> Data extract
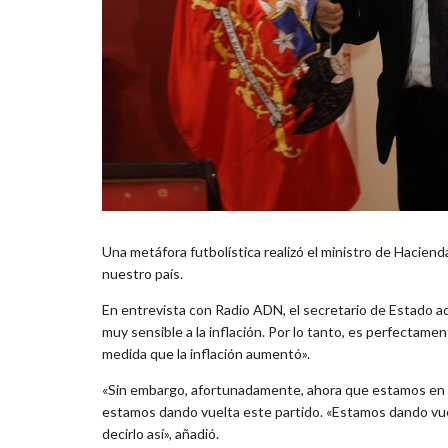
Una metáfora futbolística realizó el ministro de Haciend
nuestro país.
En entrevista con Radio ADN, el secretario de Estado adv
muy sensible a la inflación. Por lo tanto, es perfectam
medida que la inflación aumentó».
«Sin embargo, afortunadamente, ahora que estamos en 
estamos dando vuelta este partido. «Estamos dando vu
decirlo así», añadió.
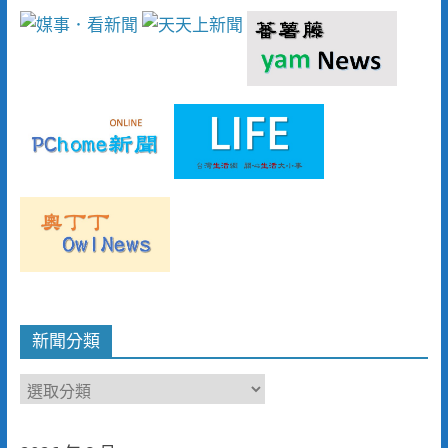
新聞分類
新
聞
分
--
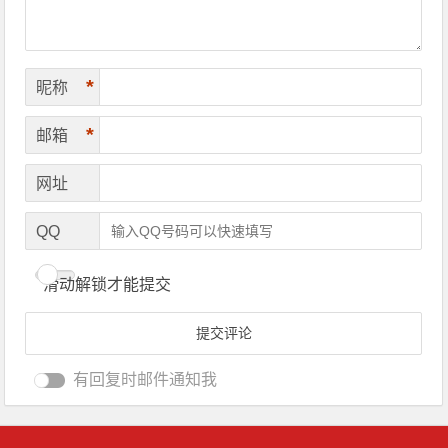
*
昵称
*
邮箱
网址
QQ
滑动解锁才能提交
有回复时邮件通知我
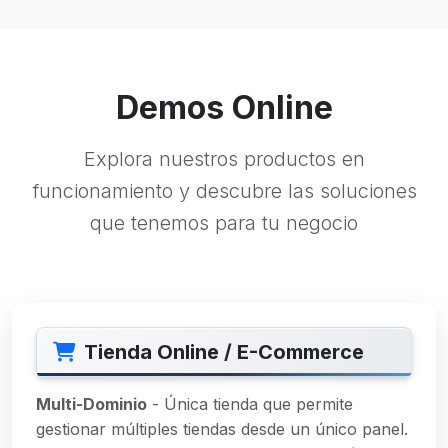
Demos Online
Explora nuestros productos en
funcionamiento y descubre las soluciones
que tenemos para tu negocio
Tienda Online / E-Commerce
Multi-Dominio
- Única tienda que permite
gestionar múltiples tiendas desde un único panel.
==
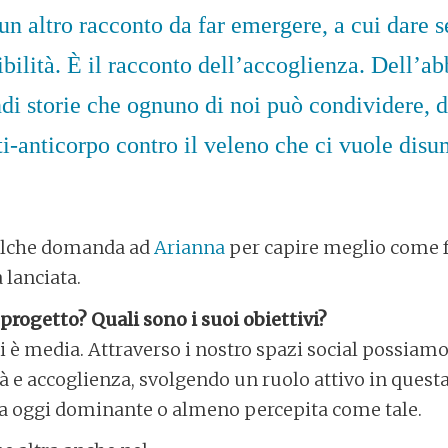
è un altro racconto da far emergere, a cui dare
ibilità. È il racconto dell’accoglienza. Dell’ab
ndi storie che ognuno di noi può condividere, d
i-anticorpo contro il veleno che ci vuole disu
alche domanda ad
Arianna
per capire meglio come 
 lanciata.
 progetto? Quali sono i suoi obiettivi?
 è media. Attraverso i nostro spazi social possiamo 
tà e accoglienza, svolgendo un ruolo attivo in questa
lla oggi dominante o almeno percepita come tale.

> Goal of the exercise
Within the material above, extract exactly the lines that start at the line containing "Una metáfora futbolística" and stop after the line containing "que estamos en", and only those.

> Your response
Una metáfora futbolística realizó el ministro de Haciend
nuestro país.
En entrevista con Radio ADN, el secretario de Estado adv
muy sensible a la inflación. Por lo tanto, es perfectam
medida que la inflación aumentó».
«Sin embargo, afortunadamente, ahora que estamos en 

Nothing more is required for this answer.